Related Work & Insights¶
- Extension of Drive-R1 Domain Alignment: Addressing "visual neglect" via driving VQA before planning is a direct source for DriveAlign-3B.
- Continuation of Tool-based M-CoT / "think-while-seeing": Applying multimodal tool reasoning to autonomous driving planning can inspire other embodied/robotic tasks requiring proactive verification.
- Domain Customization of GRPO: MP-GRPO’s "mode-partitioned sampling + unified normalization" and contrastive tool rewards serve as a reference for any agent needing to adaptively select among multiple reasoning strategies.
Rating¶
- Novelty: ⭐⭐⭐⭐ First to introduce tool-based active perception to high-level planning with hybrid thinking + MP-GRPO cascaded RL.
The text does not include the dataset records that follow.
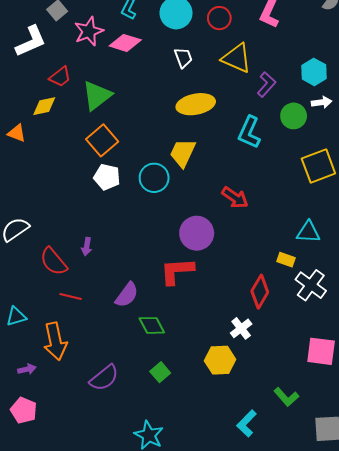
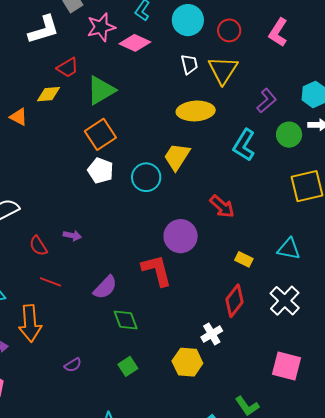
yellow triangle: (237, 58) -> (223, 70), moved, turned 32
purple arrow: (87, 247) -> (72, 235), turned -96
yellow rectangle: (286, 260) -> (244, 259), moved
red semicircle: (54, 261) -> (38, 246), size x0.7
red L-shape: (177, 271) -> (157, 270), turned 72
purple semicircle: (104, 378) -> (73, 365), size x0.6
- Experimental Thoroughness: ⭐⭐⭐⭐ Strong benchmarking against GPT-5/Human across Drive-Internal/nuScenes; comprehensive ablations. Lacks closed-loop testing and relies on private data.
- Writing Quality: ⭐⭐⭐⭐ Logical flow from motivation to experimental results; clear visualization of concepts.
- Value: ⭐⭐⭐⭐ Provides a pragmatic path for interpretable, deployable VLM-based autonomous driving using efficient small models.